Task goal
Report all lines of the data below that hold the word "λεωφορεία".
↓↓↓
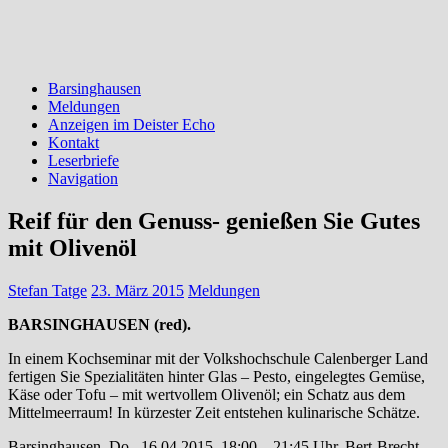
Barsinghausen
Meldungen
Anzeigen im Deister Echo
Kontakt
Leserbriefe
Navigation
Reif für den Genuss- genießen Sie Gutes
mit Olivenöl
Stefan Tatge
23. März 2015
Meldungen
BARSINGHAUSEN (red).
In einem Kochseminar mit der Volkshochschule Calenberger Land
fertigen Sie Spezialitäten hinter Glas – Pesto, eingelegtes Gemüse,
Käse oder Tofu – mit wertvollem Olivenöl; ein Schatz aus dem
Mittelmeerraum! In kürzester Zeit entstehen kulinarische Schätze.
Barsinghausen, Do., 16.04.2015, 18:00 – 21:45 Uhr, Bert-Brecht-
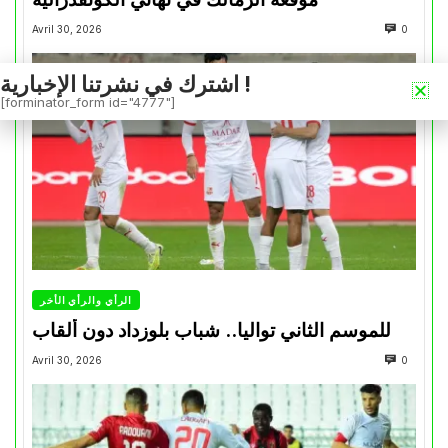
Avril 30, 2026
0
اشترك في نشرتنا الإخبارية !
[forminator_form id="4777"]
الرأي والرأي الأخر
للموسم الثاني تواليا.. شباب بلوزداد دون ألقاب
Avril 30, 2026
0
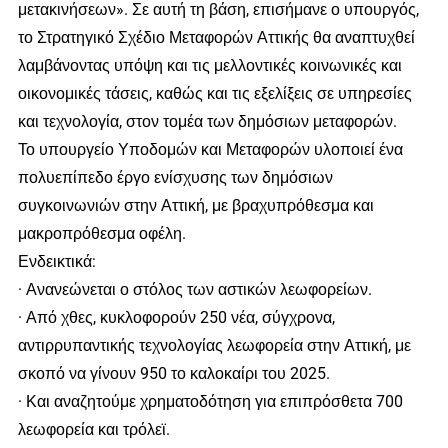
μετακινήσεων». Σε αυτή τη βάση, επισήμανε ο υπουργός,
το Στρατηγικό Σχέδιο Μεταφορών Αττικής θα αναπτυχθεί
λαμβάνοντας υπόψη και τις μελλοντικές κοινωνικές και
οικονομικές τάσεις, καθώς και τις εξελίξεις σε υπηρεσίες
και τεχνολογία, στον τομέα των δημόσιων μεταφορών.
Το υπουργείο Υποδομών και Μεταφορών υλοποιεί ένα
πολυεπίπεδο έργο ενίσχυσης των δημόσιων
συγκοινωνιών στην Αττική, με βραχυπρόθεσμα και
μακροπρόθεσμα οφέλη.
Ενδεικτικά:
· Ανανεώνεται ο στόλος των αστικών λεωφορείων.
· Από χθες, κυκλοφορούν 250 νέα, σύγχρονα,
αντιρρυπαντικής τεχνολογίας λεωφορεία στην Αττική, με
σκοπό να γίνουν 950 το καλοκαίρι του 2025.
· Και αναζητούμε χρηματοδότηση για επιπρόσθετα 700
λεωφορεία και τρόλεϊ.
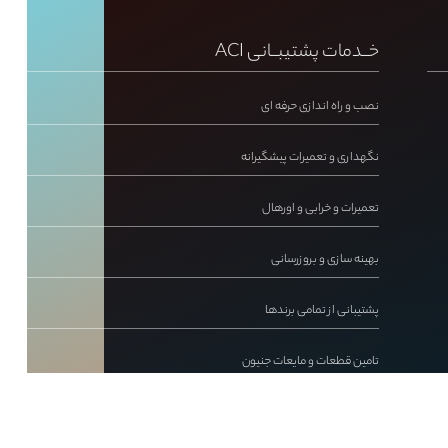
خــدمات پشتیبــانی ACI
نصب و راه اندازی حرفه ای
نگهداری و تعمیرات پیشگیرانه
تعمیرات و خرابی و اورهال
بهینه سازی و بروزرسانی
پشتیبانی از تمامی برندها
تامین قطعات و مایعات جنیون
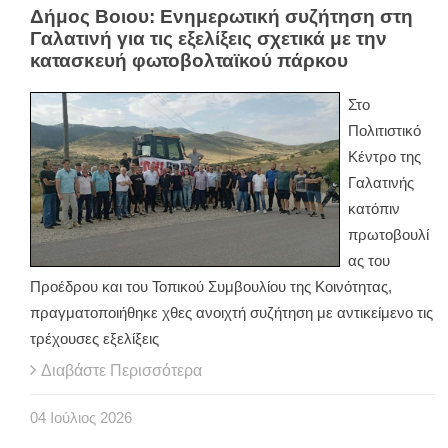
Δήμος Βοιου: Ενημερωτική συζήτηση στη
Γαλατινή για τις εξελίξεις σχετικά με την
κατασκευή φωτοβολταϊκού πάρκου
Στο
Πολιτιστικό
Κέντρο της
Γαλατινής
κατόπιν
πρωτοβουλί
ας του
Προέδρου και του Τοπικού Συμβουλίου της Κοινότητας,
πραγματοποιήθηκε χθες ανοιχτή συζήτηση με αντικείμενο τις
τρέχουσες εξελίξεις
Διαβάστε Περισσότερα
04
Ιούλιος
2026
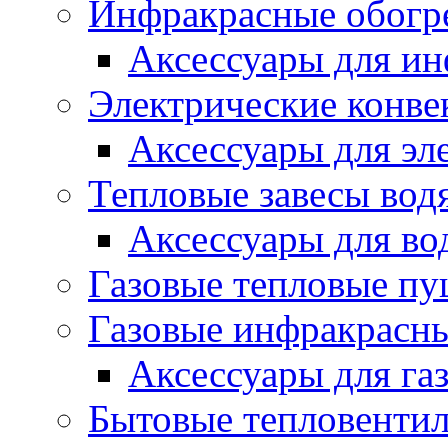
Инфракрасные обогр
Аксессуары для ин
Электрические конве
Аксессуары для эл
Тепловые завесы вод
Аксессуары для во
Газовые тепловые п
Газовые инфракрасны
Аксессуары для га
Бытовые тепловенти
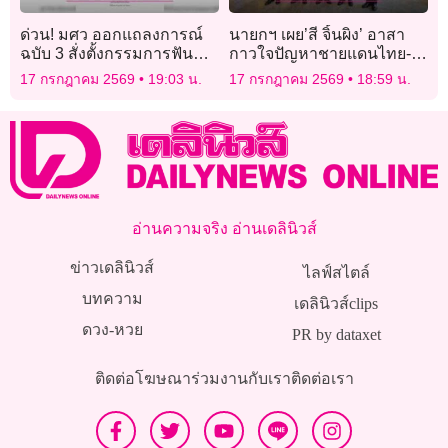
ด่วน! มศว ออกแถลงการณ์
นายกฯ เผย’สี จิ้นผิง’ อาสา
ฉบับ 3 สั่งตั้งกรรมการฟัน
กาวใจปัญหาชายแดนไทย-
“วินัยร้ายแรง” 1 บุคลากร พัน
กัมพูชา แจงปมส่งรถถัง คำ
17 กรกฎาคม 2569
19:03 น.
17 กรกฎาคม 2569
18:59 น.
คดีโกงสอบท้องถิ่น
สั่งซื้อมีก่อนแล้วสู้รบ
อ่านความจริง อ่านเดลินิวส์
ข่าวเดลินิวส์
ไลฟ์สไตล์
บทความ
เดลินิวส์clips
ดวง-หวย
PR by dataxet
ติดต่อโฆษณา
ร่วมงานกับเรา
ติดต่อเรา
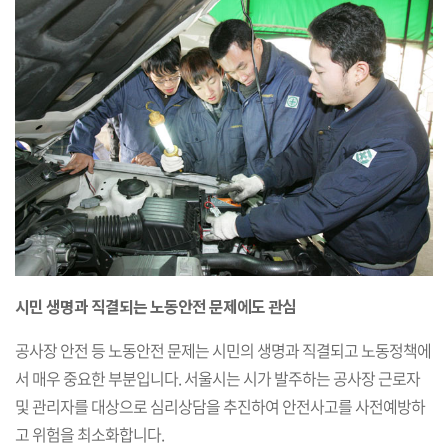
시민 생명과 직결되는 노동안전 문제에도 관심
공사장 안전 등 노동안전 문제는 시민의 생명과 직결되고 노동정책에
서 매우 중요한 부분입니다. 서울시는 시가 발주하는 공사장 근로자
및 관리자를 대상으로 심리상담을 추진하여 안전사고를 사전예방하
고 위험을 최소화합니다.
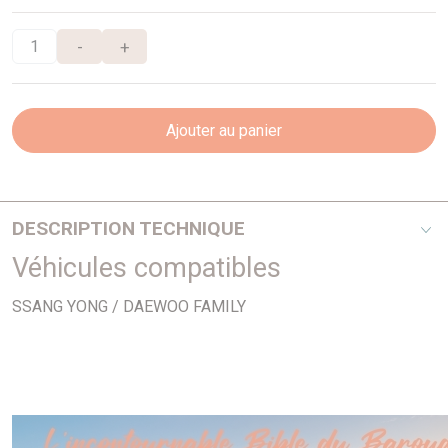
-
+
Ajouter au panier
DESCRIPTION TECHNIQUE
Véhicules compatibles
PHOTO NON CONTRACTUELLE
SSANG YONG / DAEWOO FAMILY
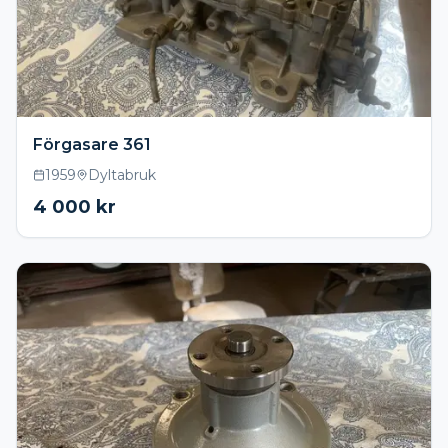
Förgasare 361
1959
Dyltabruk
4 000
kr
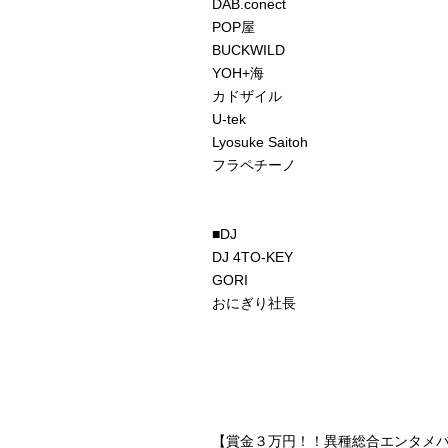
DAB.conect
POP屋
BUCKWILD
YOH+海
カドザイル
U-tek
Lyosuke Saitoh
フラペチーノ
■DJ
DJ 4TO-KEY
GORI
おにぎり社長
【賞金３万円！！異種総合エンタメバ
↑↑↑
Final answer
αντιρρυπαντικής τεχνολογίας λεωφορεία στην Αττική, με
λεωφορεία και τρόλεϊ.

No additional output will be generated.